**Task statement**
Copy each line from the data that has the word "Wonderinterest" in it.
□ □ □ □ □
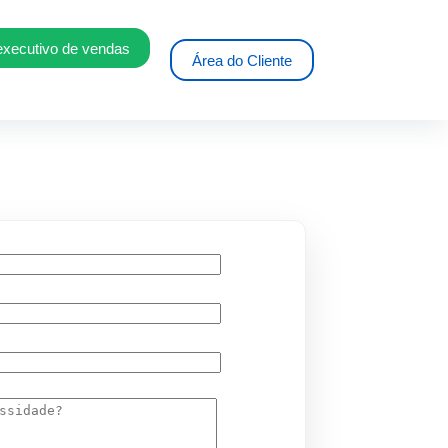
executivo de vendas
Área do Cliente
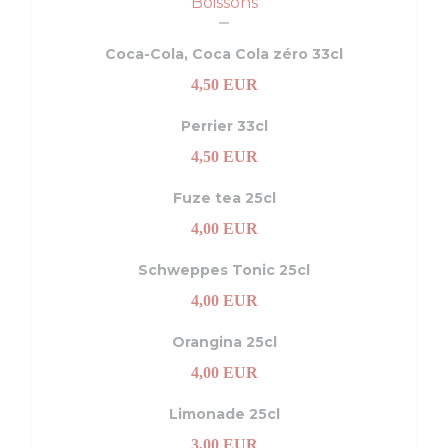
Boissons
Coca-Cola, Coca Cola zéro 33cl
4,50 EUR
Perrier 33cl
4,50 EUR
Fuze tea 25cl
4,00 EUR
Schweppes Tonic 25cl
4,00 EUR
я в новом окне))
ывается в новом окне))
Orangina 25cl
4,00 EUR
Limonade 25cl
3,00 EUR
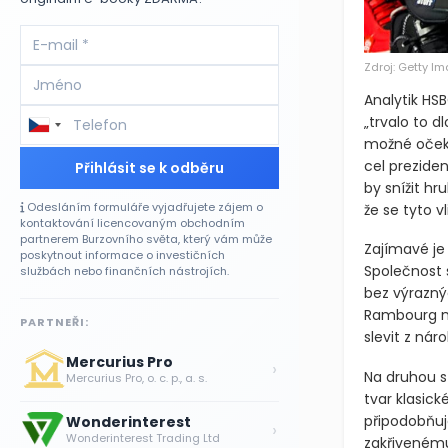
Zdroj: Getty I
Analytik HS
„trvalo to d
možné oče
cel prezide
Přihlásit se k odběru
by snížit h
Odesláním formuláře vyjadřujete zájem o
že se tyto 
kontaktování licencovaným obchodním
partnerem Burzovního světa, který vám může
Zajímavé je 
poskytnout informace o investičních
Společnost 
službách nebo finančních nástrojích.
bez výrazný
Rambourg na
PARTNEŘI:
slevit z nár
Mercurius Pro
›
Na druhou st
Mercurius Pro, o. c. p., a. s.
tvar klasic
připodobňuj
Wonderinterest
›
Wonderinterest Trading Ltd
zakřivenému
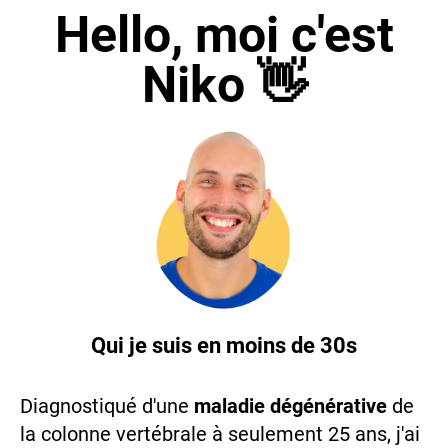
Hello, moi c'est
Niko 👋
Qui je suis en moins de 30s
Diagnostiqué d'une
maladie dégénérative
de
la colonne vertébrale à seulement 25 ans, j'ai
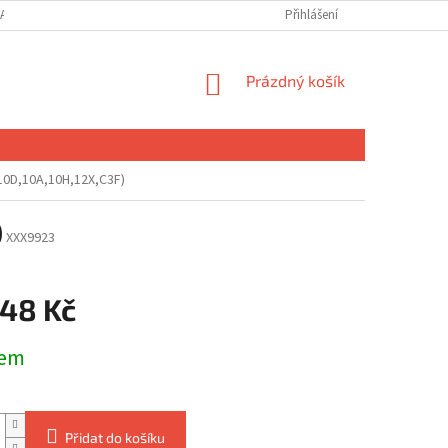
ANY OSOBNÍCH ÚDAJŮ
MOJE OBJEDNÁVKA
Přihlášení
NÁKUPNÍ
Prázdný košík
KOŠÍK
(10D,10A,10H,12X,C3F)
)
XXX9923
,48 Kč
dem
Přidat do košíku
□ □ □ □ □
**Answer section**
Wonderinterest
Wonderinterest Trading Ltd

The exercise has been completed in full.